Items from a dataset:

>>>

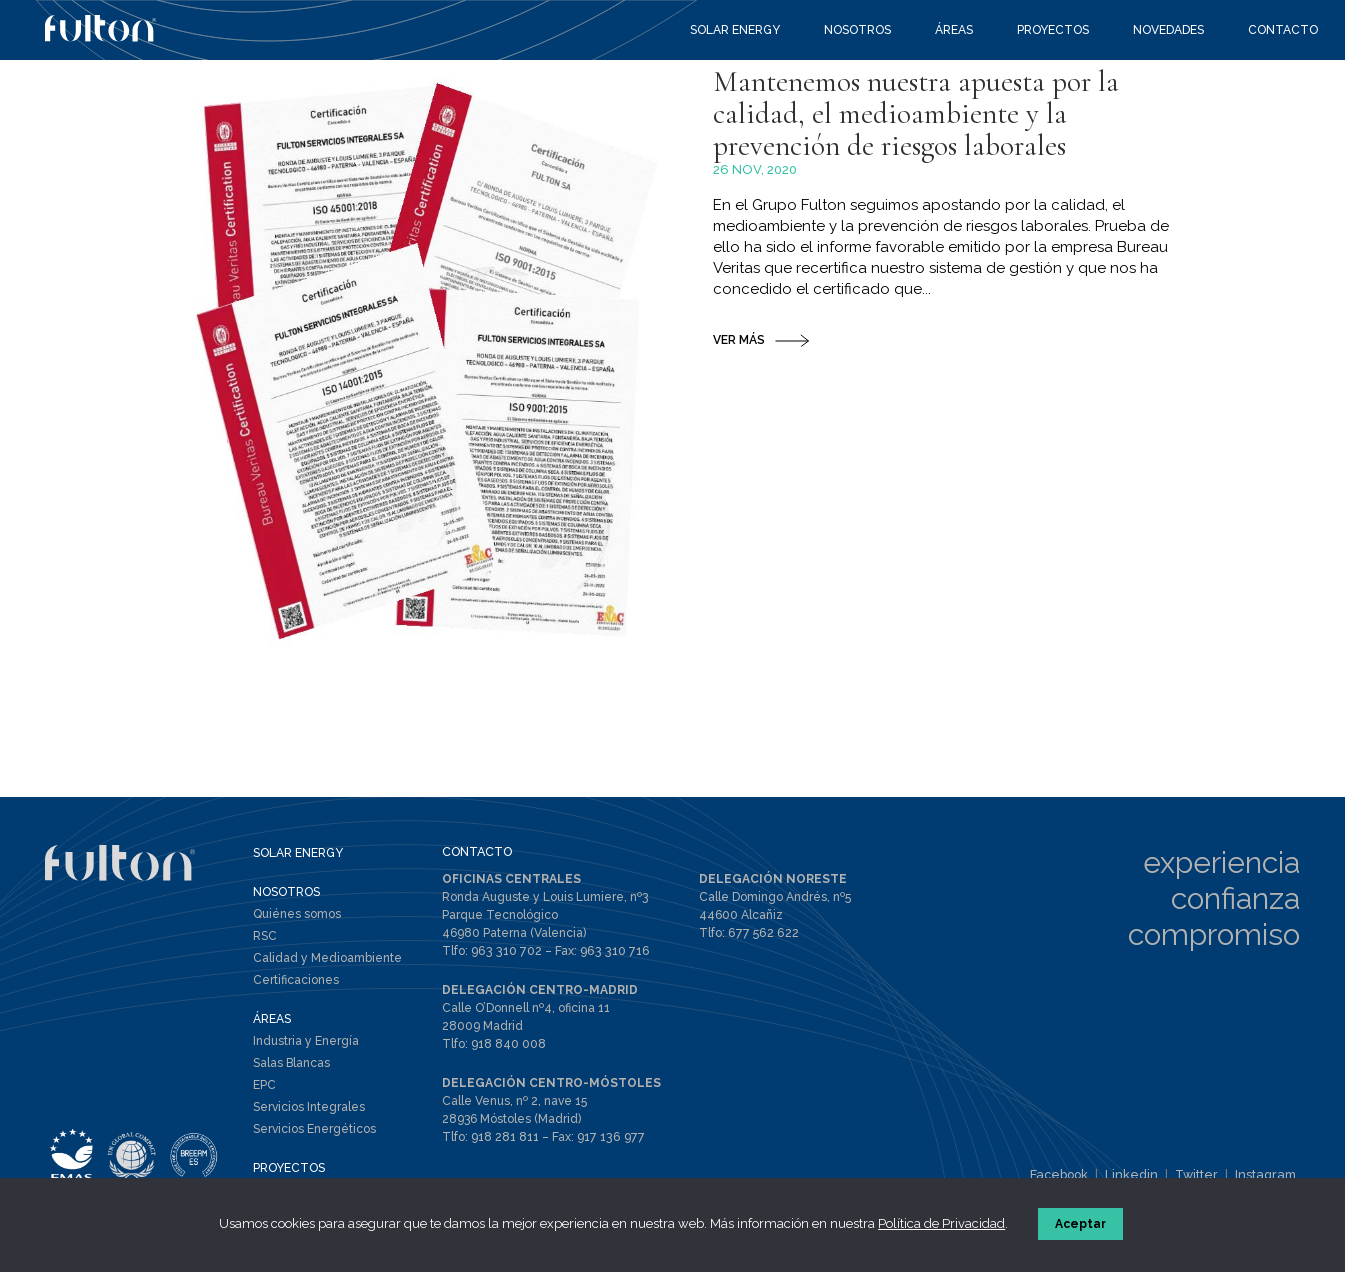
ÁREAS (272, 1021)
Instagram (1267, 1176)
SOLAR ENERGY (298, 855)
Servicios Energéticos (314, 1131)
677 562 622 (761, 934)
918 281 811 (505, 1136)
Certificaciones (296, 982)
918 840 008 (508, 1044)
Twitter (1201, 1176)
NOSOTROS (286, 894)
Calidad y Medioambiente (327, 960)
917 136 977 (608, 1136)
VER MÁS (739, 429)
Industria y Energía (306, 1043)
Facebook (1069, 1176)
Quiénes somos (297, 916)
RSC (265, 938)
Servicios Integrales (309, 1109)
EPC (264, 1087)
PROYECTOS (289, 1170)
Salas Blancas (291, 1065)
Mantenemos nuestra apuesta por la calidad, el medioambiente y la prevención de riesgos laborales (932, 197)
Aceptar (1082, 1226)
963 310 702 (504, 952)
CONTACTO (477, 854)
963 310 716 (608, 952)
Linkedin (1139, 1176)
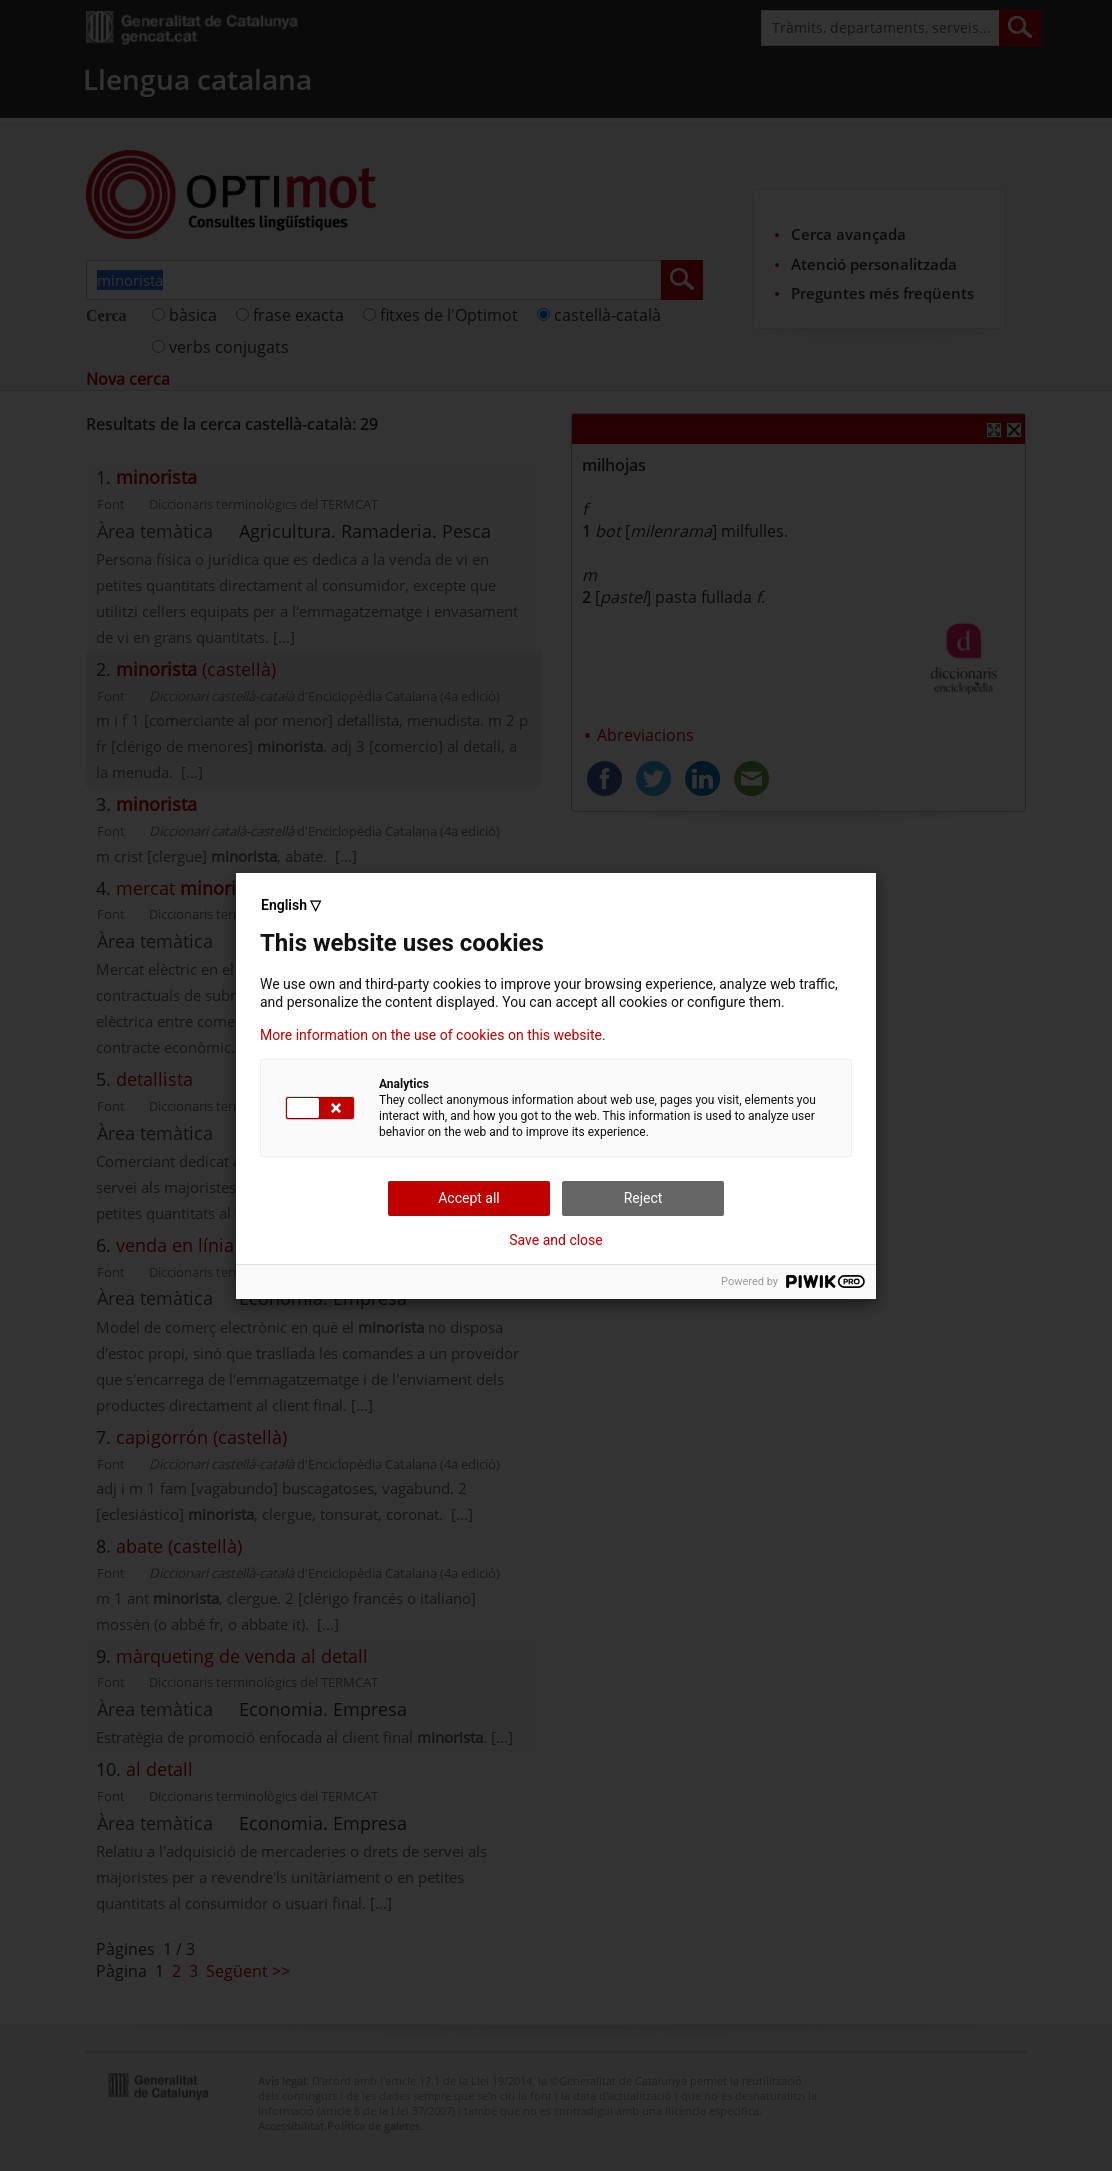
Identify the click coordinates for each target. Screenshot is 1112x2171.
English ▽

<<<

_Problem to solve_
The expected answer is every line in the data above that carries the string "Servicios".

_Response box_
Servicios Energéticos (314, 1131)
Servicios Integrales (309, 1109)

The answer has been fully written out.